Nationally and locally, county jails house more people with mental illness or co-occurring substance dependence than any residential treatment facility in the community. Many of the offenses for which these citizens are arrested are misdemeanors that are a result of untreated manifestations of their illness. It is the intent of this initiative to identify these individuals prior to criminal justice system involvement or once in jail, and then provide the necessary screening, assessment, engagement, treatment, and supportive services to keep them from returning to jail, while supporting them to reach their optimal state of well-being.

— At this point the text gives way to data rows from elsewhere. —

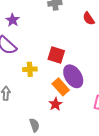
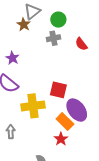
red semicircle: (89, 19) -> (81, 44), moved
yellow cross: (30, 69) -> (33, 106), size x1.6

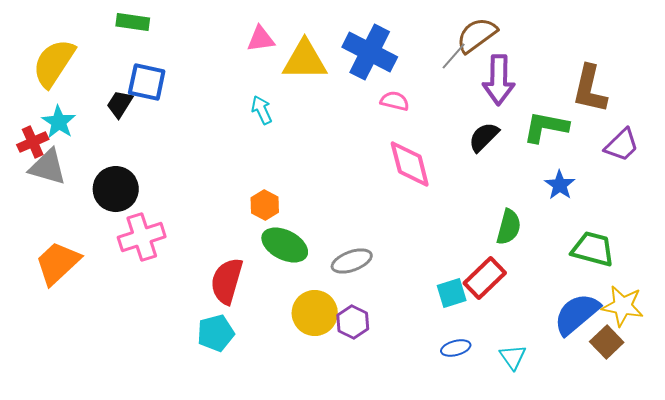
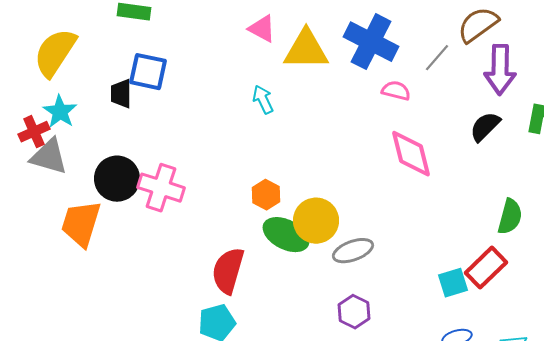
pink triangle: (261, 39) -> (262, 29), turned 36
gray line: (454, 56) -> (437, 58), moved
black trapezoid: (120, 104) -> (121, 94), turned -32
pink cross: (142, 237) -> (161, 188), moved, turned 36
orange trapezoid: (58, 263) -> (81, 224), moved, turned -30
yellow circle: (315, 313) -> (316, 221), moved

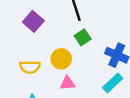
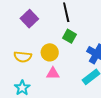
green square: (83, 37) -> (69, 36), turned -32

Retired Chief Deputy Tim Britt, a leader in this initiative, told the story of a county citizen representative of this population, who was, as Britt described, “serving a life sentence 30 days at a time.” This individual, like many presently in the county jail, cycled through periods of being untreated for their conditions. This would result in behaviors that would require arrest due to lack of treatment alternatives. It is individuals such as this citizen that the Stepping Up Initiative is working to reach.
High Rates of People with Serious Mental Illness in Jail
- About 16% of people in US jails have a serious mental illness.
- Women in jail have double the rate of serious mental illness as men.
- Nationally, every year, about 800,000 people with severe mental illness are incarcerated in our jails.
- Each year, about 25,000 people with severe mental illness end up in North Carolina’s jails.